Tausende Mexikaner überqueren regelmäßig die Grenze in die USA, um für Geld Blutplasma zu spenden. Eine Recherche von SWR, NDR und SZ zeigt, wie Pharmafirmen das Wohlstandsgefälle zwischen den Ländern nutzen. Auch Deutschland profitiert davon.

Stefanie Dodt, Peter Hornung, Jan Lukas Strozyk | tagesschau.de

Menschliches Blutplasma ist ein wichtiger Rohstoff der Pharmaindustrie. In den vergangenen Jahren hat sich weltweit ein Milliardenmarkt darum entwickelt. Gespeist wird er vor allem aus den USA. An der Grenze zwischen den USA und Mexiko hat sich ein regelrechter Spendentourismus entwickelt. Mindestens 10.000 Mexikaner pro Woche überqueren die Grenze, um in den USA zu spenden – gegen Geld. Das zeigt eine Analyse von firmeninternen Dokumenten, die Reporter von SWR, NDR und „Süddeutscher Zeitung“ (SZ) vorliegen. Über den Exportweg gelangt das Plasma aus den USA auch nach Deutschland.

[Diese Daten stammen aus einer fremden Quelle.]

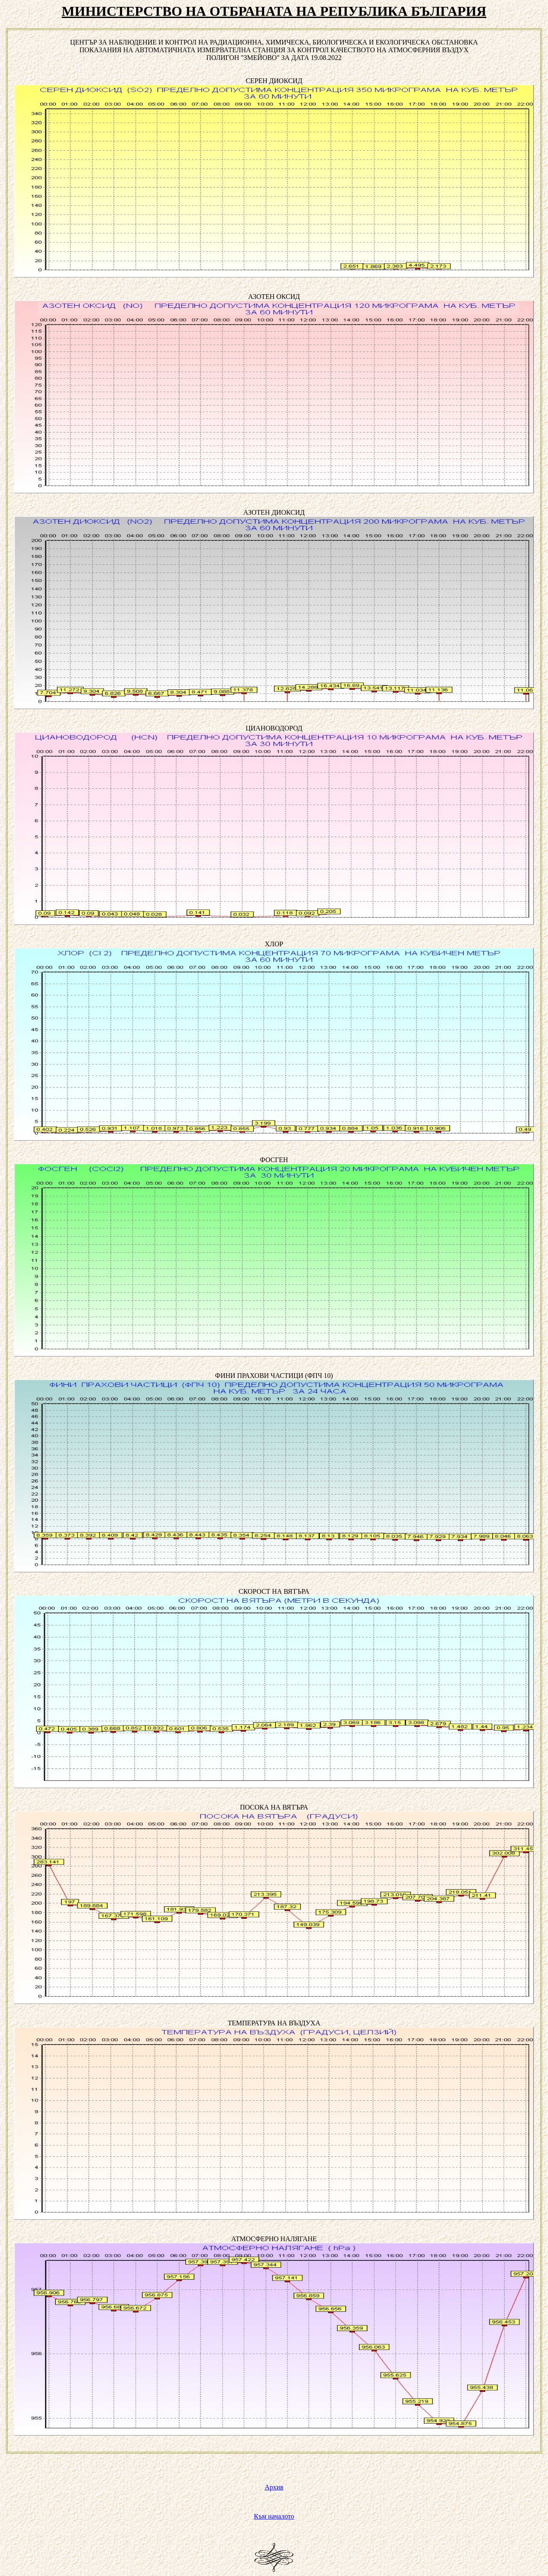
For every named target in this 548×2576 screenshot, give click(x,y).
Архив (274, 2487)
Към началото (274, 2516)
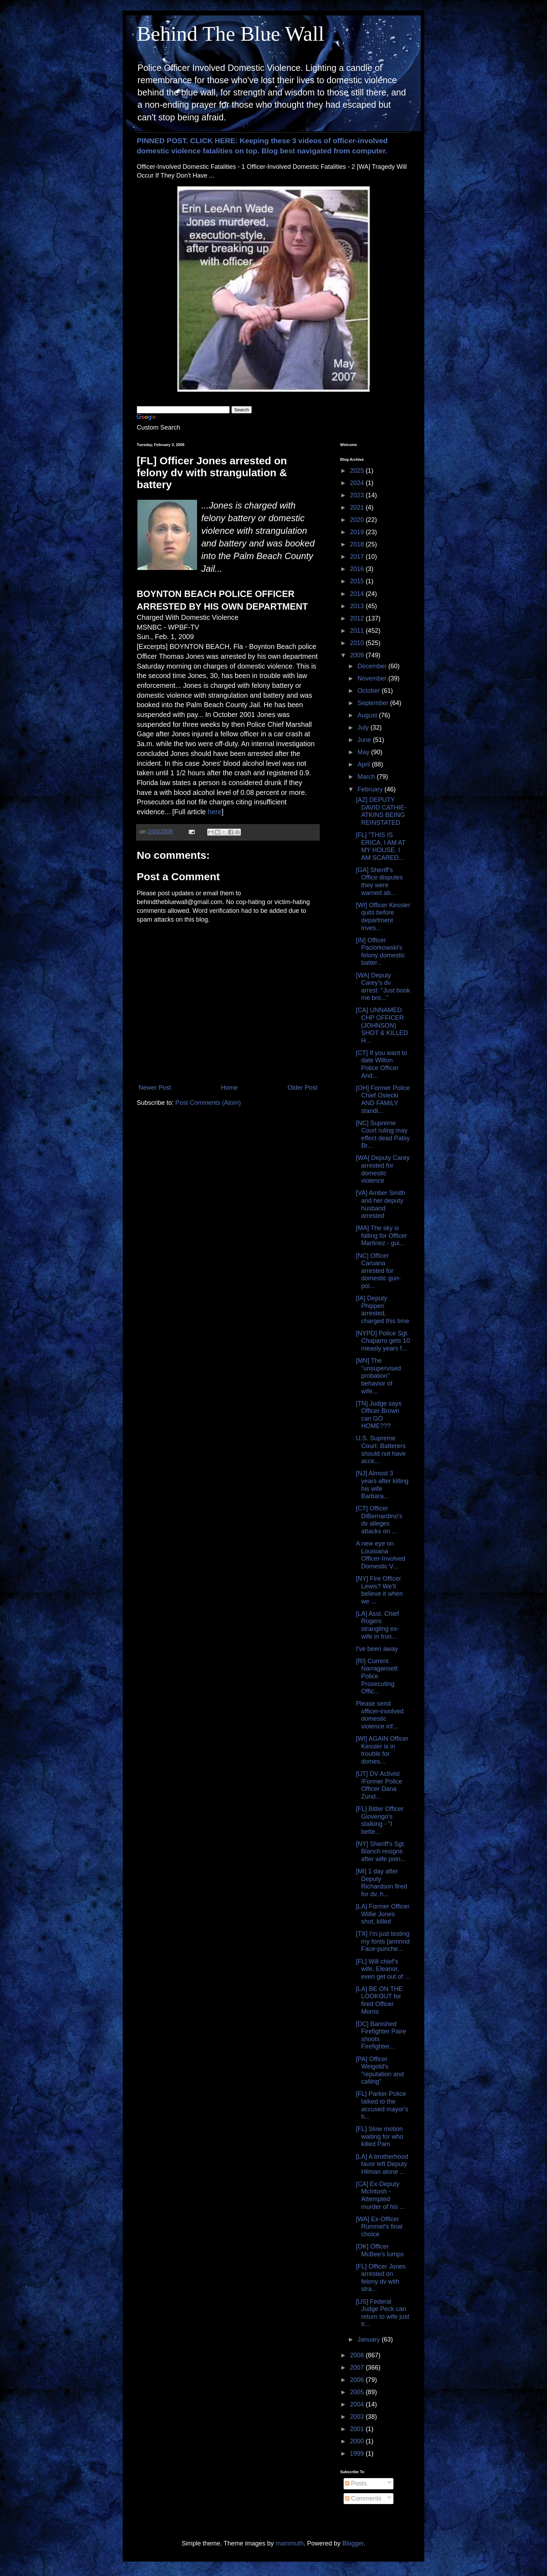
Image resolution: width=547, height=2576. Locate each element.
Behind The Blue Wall (230, 33)
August (368, 715)
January (369, 2339)
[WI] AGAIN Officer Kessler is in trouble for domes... (382, 1750)
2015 (358, 581)
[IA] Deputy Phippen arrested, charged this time (382, 1309)
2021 (358, 507)
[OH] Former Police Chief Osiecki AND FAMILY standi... (383, 1099)
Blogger (353, 2543)
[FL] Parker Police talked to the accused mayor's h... (382, 2105)
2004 (358, 2404)
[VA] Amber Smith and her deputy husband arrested (380, 1204)
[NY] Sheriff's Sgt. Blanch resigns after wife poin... (381, 1851)
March (367, 776)
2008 (358, 2355)
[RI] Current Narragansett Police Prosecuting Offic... (377, 1676)
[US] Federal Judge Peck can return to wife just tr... (382, 2313)
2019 (358, 532)
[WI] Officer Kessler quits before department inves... (383, 916)
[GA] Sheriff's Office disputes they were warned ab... (379, 881)
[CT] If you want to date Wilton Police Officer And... (381, 1064)
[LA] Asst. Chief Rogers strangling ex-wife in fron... (377, 1625)
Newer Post (155, 1087)
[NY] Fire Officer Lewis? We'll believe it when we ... (379, 1590)
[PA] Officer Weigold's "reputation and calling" (380, 2070)
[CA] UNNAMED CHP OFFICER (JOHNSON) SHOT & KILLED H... (382, 1025)
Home (229, 1087)
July (363, 727)
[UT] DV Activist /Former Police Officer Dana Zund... (379, 1785)
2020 (358, 519)
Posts (356, 2483)
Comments (363, 2498)
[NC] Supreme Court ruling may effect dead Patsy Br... (383, 1134)
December (372, 666)
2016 (358, 568)
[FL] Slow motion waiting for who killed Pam (379, 2136)
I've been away (377, 1648)
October (369, 690)
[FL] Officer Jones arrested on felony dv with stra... (381, 2278)
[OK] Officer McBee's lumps (380, 2250)
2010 (358, 642)
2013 (358, 606)
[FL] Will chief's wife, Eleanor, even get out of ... (383, 1969)
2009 (358, 655)
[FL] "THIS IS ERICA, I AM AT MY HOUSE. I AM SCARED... (380, 846)
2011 (358, 630)
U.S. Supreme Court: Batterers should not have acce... (381, 1450)
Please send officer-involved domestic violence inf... (380, 1715)
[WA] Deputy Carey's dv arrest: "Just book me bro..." (383, 987)
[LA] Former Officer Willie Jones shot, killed (383, 1914)
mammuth (290, 2543)
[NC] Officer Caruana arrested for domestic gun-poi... (378, 1270)
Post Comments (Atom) (208, 1102)
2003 (358, 2416)
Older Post (302, 1087)
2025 (358, 470)
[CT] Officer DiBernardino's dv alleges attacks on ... (379, 1520)
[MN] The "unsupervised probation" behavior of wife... (378, 1375)
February (370, 789)
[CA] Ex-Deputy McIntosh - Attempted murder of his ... (380, 2195)
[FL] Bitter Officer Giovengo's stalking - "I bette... (380, 1820)
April (364, 764)
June (365, 739)
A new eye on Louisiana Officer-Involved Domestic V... (380, 1555)
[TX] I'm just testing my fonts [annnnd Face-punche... (383, 1941)
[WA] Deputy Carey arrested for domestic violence (383, 1169)
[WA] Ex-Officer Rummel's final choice (379, 2227)
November (372, 678)
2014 (358, 593)
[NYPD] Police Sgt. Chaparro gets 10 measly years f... (383, 1341)
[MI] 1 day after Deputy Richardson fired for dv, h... (381, 1883)
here (215, 812)
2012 (358, 618)
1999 (358, 2453)
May (364, 752)
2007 (358, 2367)
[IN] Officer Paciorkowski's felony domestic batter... (380, 952)
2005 (358, 2392)
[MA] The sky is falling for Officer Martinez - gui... (381, 1235)
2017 (358, 556)
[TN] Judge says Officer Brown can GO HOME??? (378, 1415)
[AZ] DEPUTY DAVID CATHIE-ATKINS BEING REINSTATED (381, 811)
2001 (358, 2428)
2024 (358, 482)
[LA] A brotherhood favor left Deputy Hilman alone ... (382, 2164)
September (373, 702)
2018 (358, 544)
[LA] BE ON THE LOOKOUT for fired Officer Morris (379, 2000)
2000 (358, 2441)
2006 (358, 2379)
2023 (358, 495)
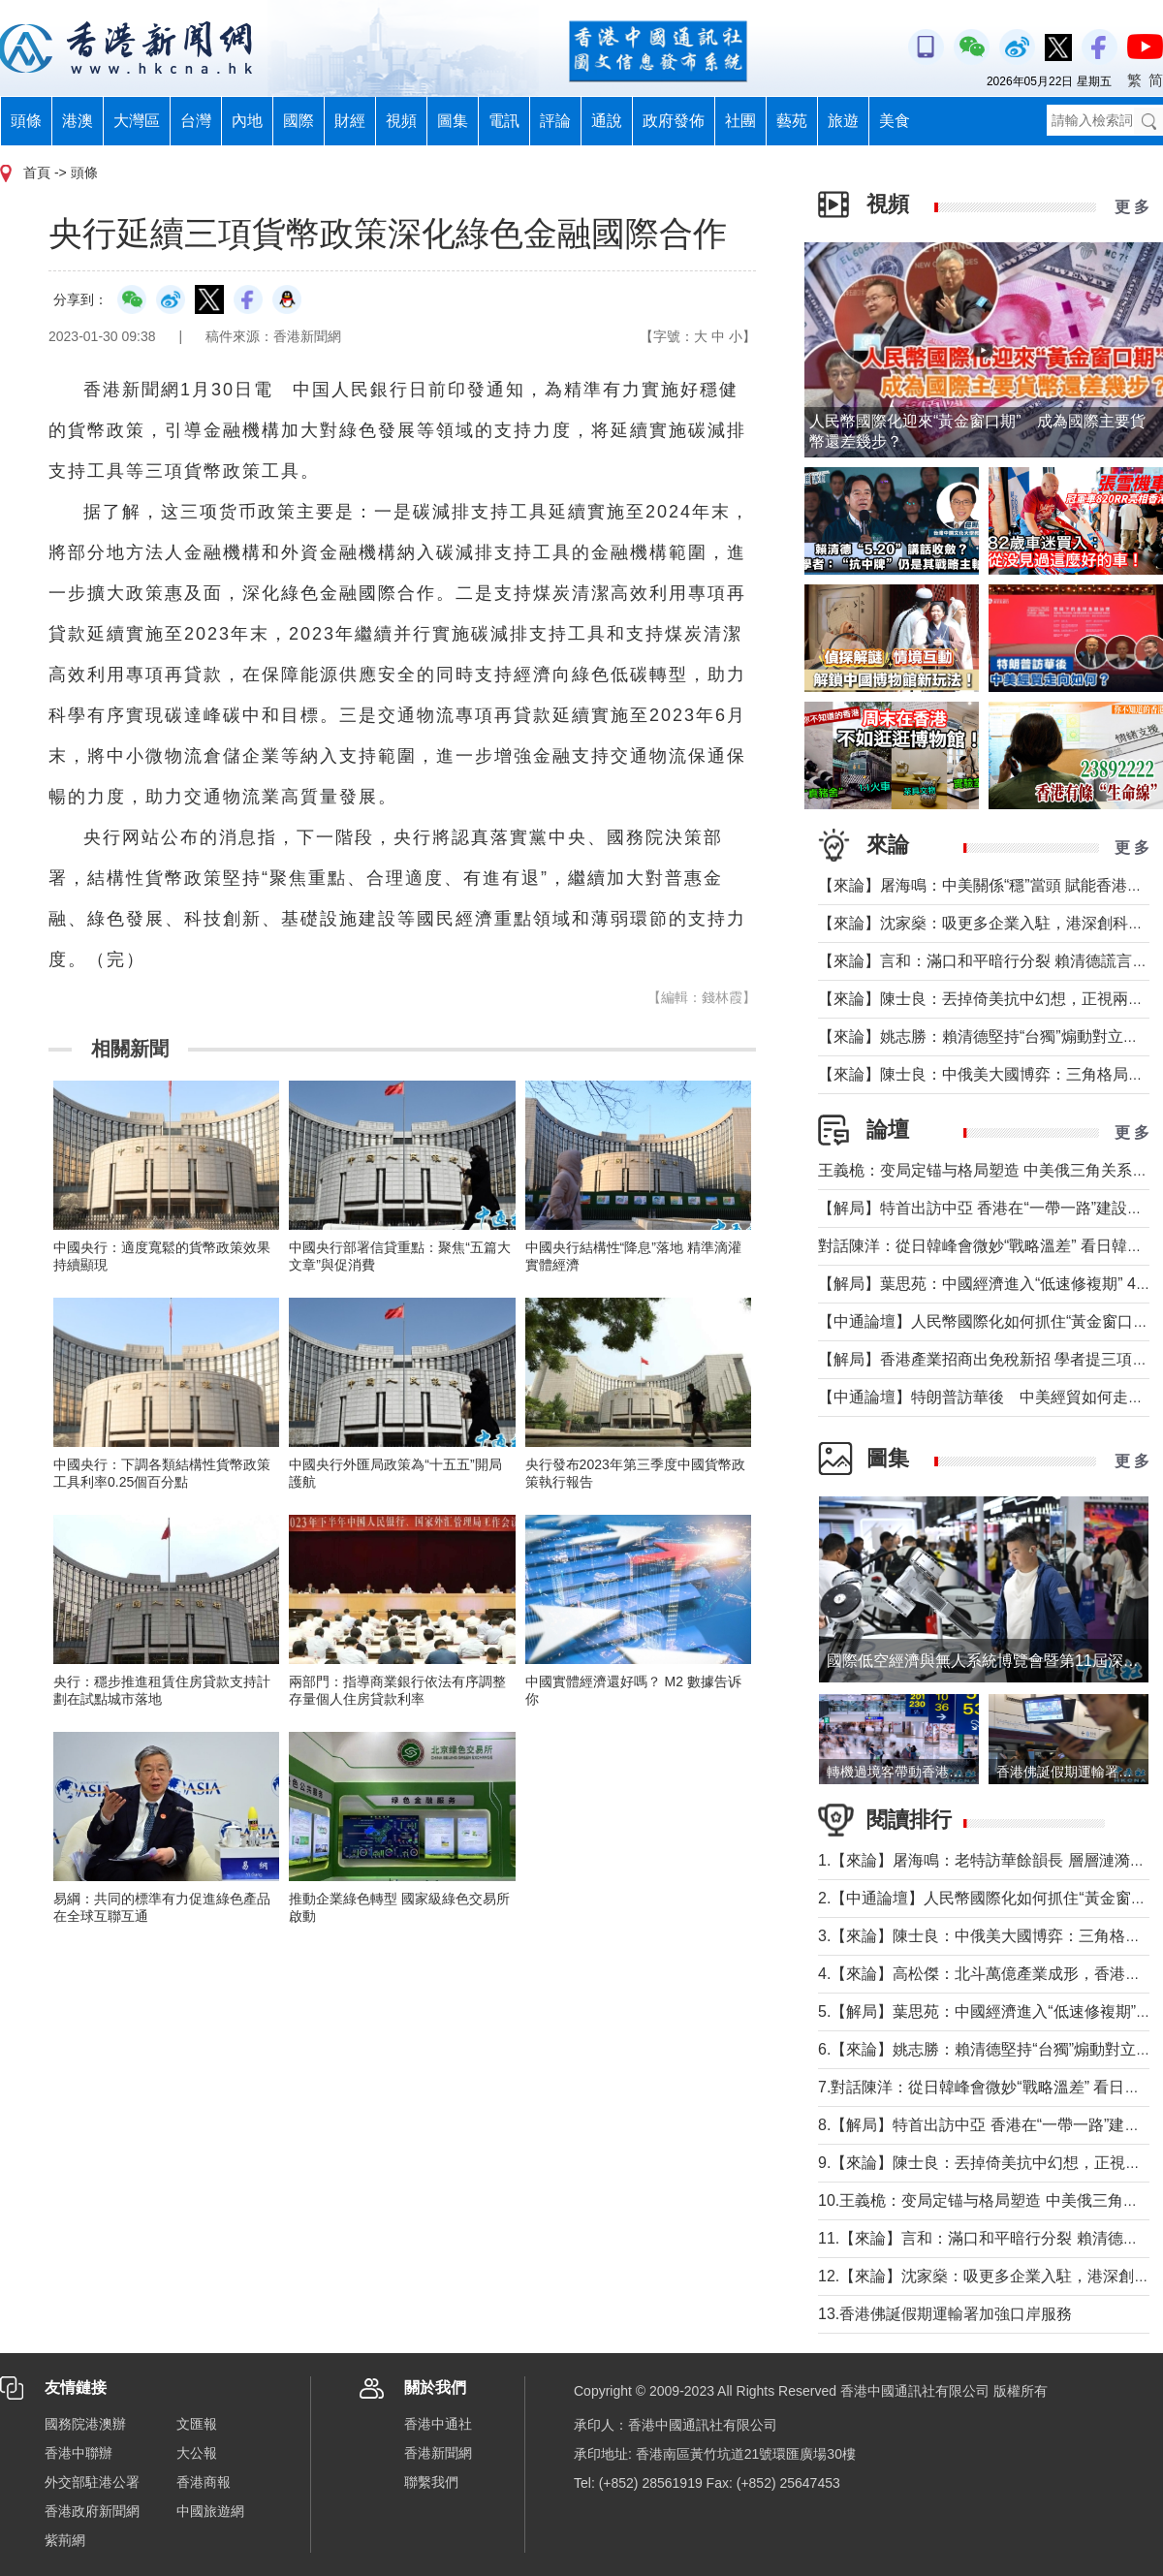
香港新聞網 (438, 2453)
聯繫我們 (431, 2482)
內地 (247, 120)
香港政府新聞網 (92, 2511)
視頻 (401, 120)
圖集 (452, 120)
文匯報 (196, 2424)
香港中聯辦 (78, 2453)
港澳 (77, 120)
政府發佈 (674, 120)
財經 (349, 120)
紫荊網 (65, 2540)
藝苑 (791, 120)
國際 (298, 120)
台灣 (195, 120)
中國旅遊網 (210, 2511)
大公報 (196, 2453)
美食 (894, 120)
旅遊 (843, 120)
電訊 (503, 120)
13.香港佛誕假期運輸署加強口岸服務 (945, 2314)
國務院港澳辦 (85, 2424)
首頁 (36, 172)
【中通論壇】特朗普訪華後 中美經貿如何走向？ (988, 1397)
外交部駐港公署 (92, 2482)
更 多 (1132, 207)
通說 (606, 120)
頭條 (26, 120)
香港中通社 (438, 2424)
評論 (555, 120)
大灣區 (136, 120)
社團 (740, 120)
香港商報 (203, 2482)
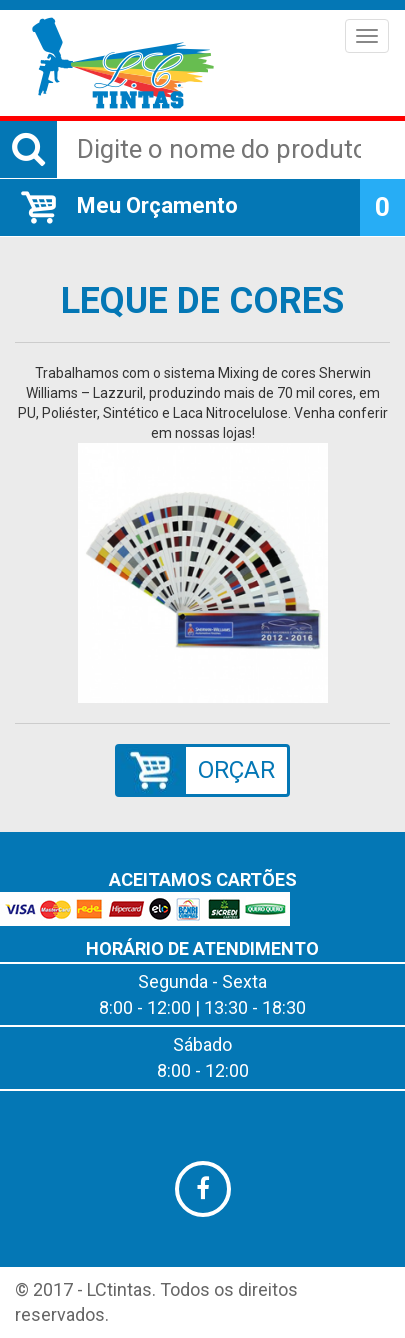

Ein Jahr lang haben Reporter im Umfeld der Konzerne in den USA, Mexiko und Europa recherchiert und dazu Dutzende Spender, ehemalige und aktuelle Mitarbeiter befragt. Aus deren Schilderungen und internen Unterlagen aus der Branche ergibt sich das Bild eines Marktes, der Profit über den Spenderschutz stellt und systematisch in Kauf nimmt, dass Menschen sich gesundheitlichen Gefahren und juristischen Risiken aussetzen.